The similar sequence is A003033, where the chains of length 4 are considered:
[url]http://oeis.org/A003033[/url]
(BTW, there are also some wrong entries, I'm going to correct them.)

In general, all these sequences seems to grow nearly as

a_k*exp(b_k*sqrt(p))

where k+1 is the length of the chain. Some plots showing this could be found in the following Excel table:
[url]http://www.primefan.ru/stuff/math/maxs.xls[/url]

Well, in this topic we consider trios; it seems that a_2 is about 0.08 and b_2 is about 2.2, so A003032 is about

0.08*exp(2.2*sqrt(p))

Therefore it's not much sense to use log(n)/log(p) as a measure of the "strength". The better would be log(n)/sqrt(p), and the largest currently known is

log(407498958)/sqrt(89) = 2.1015

[QUOTE=XYYXF;268076]The better would be log(n)/sqrt(p), and the largest currently known is

log(407498958)/sqrt(89) = 2.1015[/QUOTE]Oops, log(138982582998)/sqrt(103) = 2.52812 is larger.

Smooth pairs up to p=173 are reported there by Jim White:
[url]http://11011110.livejournal.com/97325.html?thread=351533#t351533[/url]

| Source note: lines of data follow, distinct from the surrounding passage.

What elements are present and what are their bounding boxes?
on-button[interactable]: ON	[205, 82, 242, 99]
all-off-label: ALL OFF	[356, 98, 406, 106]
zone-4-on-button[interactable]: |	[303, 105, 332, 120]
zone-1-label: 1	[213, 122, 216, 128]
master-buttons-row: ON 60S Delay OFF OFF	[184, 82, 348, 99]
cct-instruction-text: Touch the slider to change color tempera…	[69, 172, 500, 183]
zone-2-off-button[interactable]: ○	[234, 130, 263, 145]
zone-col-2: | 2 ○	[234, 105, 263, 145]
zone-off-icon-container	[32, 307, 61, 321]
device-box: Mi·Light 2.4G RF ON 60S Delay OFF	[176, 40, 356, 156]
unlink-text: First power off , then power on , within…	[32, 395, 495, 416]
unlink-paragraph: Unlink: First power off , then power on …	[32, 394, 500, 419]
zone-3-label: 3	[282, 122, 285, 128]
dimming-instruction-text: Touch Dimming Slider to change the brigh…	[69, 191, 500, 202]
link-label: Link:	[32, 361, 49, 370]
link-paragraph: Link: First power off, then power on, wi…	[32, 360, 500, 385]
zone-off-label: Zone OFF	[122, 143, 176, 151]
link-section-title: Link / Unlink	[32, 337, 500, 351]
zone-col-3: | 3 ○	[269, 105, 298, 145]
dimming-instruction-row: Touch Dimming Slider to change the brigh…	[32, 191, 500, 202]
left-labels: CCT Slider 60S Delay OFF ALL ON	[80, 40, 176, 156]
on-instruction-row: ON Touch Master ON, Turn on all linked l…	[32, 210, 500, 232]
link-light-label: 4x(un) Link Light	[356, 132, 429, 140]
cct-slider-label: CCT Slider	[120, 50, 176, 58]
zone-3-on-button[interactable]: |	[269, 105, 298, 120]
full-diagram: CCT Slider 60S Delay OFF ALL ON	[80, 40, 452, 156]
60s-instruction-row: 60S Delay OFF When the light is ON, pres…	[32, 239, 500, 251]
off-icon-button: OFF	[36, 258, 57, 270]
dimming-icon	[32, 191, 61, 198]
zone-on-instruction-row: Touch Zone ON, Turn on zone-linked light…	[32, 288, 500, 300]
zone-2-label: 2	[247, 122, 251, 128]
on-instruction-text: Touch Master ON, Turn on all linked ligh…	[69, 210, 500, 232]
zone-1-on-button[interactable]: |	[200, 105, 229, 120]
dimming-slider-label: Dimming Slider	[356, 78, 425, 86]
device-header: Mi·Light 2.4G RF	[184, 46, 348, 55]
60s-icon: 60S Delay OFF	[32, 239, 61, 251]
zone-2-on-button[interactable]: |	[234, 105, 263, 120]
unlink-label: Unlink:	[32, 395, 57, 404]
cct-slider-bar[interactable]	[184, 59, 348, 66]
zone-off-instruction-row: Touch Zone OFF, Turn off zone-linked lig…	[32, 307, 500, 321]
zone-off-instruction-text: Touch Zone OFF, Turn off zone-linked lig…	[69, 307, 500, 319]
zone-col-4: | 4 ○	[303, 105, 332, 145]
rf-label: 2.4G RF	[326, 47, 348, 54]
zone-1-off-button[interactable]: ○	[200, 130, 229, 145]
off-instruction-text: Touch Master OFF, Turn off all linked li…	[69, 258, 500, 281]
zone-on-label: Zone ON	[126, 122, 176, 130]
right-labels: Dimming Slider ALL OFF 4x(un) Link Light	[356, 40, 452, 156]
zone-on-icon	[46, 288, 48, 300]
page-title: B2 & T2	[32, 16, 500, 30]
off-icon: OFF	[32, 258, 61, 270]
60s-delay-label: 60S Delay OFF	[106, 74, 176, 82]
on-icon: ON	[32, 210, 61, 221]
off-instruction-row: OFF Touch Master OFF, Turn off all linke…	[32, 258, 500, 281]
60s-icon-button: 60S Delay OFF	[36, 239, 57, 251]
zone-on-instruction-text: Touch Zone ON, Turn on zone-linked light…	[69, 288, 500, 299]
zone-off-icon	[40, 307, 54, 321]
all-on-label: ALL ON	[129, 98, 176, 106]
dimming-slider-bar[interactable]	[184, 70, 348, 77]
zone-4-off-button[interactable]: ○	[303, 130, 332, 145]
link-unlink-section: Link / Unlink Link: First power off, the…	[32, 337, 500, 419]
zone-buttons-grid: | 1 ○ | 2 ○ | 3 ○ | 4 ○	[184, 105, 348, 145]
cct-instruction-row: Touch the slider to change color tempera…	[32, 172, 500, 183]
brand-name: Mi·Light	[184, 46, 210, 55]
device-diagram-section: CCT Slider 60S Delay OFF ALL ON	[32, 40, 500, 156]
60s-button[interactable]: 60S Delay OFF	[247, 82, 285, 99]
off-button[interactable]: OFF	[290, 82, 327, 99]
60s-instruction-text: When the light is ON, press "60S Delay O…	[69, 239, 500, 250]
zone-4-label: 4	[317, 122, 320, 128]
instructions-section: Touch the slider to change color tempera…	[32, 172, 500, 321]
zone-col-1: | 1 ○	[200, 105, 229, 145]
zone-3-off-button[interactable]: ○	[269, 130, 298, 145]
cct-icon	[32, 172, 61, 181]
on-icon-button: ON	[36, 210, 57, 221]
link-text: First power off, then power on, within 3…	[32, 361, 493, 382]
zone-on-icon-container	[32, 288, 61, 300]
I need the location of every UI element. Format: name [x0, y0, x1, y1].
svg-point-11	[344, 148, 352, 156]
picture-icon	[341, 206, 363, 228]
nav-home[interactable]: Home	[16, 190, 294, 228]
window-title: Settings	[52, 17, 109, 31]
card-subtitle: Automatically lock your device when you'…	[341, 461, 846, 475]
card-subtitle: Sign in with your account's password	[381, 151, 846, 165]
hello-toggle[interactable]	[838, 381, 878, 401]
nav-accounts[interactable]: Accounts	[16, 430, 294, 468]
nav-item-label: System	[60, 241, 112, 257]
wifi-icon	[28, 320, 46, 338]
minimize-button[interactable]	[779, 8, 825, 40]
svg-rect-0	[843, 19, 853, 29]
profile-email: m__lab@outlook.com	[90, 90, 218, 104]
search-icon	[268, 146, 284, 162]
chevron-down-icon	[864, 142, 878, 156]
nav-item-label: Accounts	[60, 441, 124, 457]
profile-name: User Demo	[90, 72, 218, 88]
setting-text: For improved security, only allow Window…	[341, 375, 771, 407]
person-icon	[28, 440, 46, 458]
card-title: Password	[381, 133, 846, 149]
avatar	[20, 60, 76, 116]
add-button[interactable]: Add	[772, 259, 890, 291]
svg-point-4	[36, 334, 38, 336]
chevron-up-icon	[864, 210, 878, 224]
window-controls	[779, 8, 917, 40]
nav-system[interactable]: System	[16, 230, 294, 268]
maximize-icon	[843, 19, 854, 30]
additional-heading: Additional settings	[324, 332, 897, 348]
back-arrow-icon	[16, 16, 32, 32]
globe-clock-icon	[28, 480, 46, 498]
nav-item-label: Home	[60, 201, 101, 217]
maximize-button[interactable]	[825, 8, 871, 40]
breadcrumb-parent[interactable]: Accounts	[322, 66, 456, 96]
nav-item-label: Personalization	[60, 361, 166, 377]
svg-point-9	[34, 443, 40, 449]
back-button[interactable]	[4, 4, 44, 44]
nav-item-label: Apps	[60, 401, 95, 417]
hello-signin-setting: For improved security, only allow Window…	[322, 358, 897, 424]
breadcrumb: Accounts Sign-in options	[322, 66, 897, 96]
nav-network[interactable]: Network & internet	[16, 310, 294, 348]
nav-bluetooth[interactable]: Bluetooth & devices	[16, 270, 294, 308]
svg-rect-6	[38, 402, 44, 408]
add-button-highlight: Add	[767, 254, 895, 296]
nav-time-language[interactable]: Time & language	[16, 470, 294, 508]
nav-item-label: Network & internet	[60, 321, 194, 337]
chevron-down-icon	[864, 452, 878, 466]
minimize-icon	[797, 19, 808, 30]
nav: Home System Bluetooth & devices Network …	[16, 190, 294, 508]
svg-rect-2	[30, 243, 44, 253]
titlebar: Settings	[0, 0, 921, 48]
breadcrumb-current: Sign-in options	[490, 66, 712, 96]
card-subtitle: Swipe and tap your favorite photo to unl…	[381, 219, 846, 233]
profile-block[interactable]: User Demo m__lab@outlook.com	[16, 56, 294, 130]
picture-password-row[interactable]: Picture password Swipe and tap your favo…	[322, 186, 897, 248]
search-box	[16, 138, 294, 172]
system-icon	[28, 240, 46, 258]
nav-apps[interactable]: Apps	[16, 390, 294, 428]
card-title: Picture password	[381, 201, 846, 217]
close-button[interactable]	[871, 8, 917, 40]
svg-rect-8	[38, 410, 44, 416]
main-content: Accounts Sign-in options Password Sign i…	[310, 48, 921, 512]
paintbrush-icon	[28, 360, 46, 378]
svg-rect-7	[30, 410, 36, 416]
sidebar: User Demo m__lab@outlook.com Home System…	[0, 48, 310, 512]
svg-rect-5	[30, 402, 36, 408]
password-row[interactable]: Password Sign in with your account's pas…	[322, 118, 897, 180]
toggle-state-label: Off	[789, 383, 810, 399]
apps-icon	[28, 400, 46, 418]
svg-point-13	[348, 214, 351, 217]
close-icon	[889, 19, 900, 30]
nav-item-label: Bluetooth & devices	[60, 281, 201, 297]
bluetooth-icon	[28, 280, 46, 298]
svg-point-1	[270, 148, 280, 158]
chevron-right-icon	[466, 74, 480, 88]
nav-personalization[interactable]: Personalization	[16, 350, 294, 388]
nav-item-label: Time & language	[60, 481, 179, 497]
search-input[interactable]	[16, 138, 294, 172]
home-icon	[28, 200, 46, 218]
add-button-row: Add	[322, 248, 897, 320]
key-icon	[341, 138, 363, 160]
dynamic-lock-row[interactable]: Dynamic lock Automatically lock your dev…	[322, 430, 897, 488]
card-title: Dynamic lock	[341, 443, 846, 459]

Let's define L(n, k) as the largest prime factor of product

n*...*(n+k)

of k+1 consecutive integers, starting at positive integer n.

So we have, for example,
L(4374, 1) = 7
L(48, 2) = 7
L(350, 2) = 13
L(138982582998, 2) = 103
L(61011223, 3) = 163
L(23931257472314, 3) = 631
L(1517, 4) = 41
L(3294850, 5) = 239
L(1913253200, 8) = 3499
L(8559986129664, 12) = 58393
L(48503, 14) = 379

[B] Conjecture:[/B]
as n goes to infinity,

lim inf L(n, k) / (log n)^2 = C_k

The very rough estimates of constants C_k are:
C_1 ~ 0.0376
C_2 ~ 0.258
C_3 ~ 0.907
C_4 ~ 2.46
C_5 ~ 5.16
C_6 ~ 11.4
C_7 ~ 19
C_8 ~ 42
C_9 ~ 70
C_10 ~ 140
C_11 ~ 200
C_12 ~ 250
C_13 ~ 380
C_14 ~ 430
C_15 ~ 460

Some successive minima of L(n, k) are shown there:
[url]http://oeis.org/A193943[/url]
[url]http://oeis.org/A193944[/url]
[url]http://oeis.org/A193945[/url]
[url]http://oeis.org/A193946[/url]
[url]http://oeis.org/A193947[/url]
[url]http://oeis.org/A193948[/url]
[url]http://oeis.org/A199407[/url]
[url]http://oeis.org/A200566[/url]
[url]http://oeis.org/A200567[/url]
[url]http://oeis.org/A200568[/url]
[url]http://oeis.org/A200569[/url]
[url]http://oeis.org/A200570[/url]
[url]http://oeis.org/A209837[/url]
[url]http://oeis.org/A209838[/url]
[url]http://oeis.org/A209839[/url]

Any suggestions on the conjecture? Does it depend on other
known ones like Twin prime conjecture or ABC conjecture?

Great thanks for any information on the subject.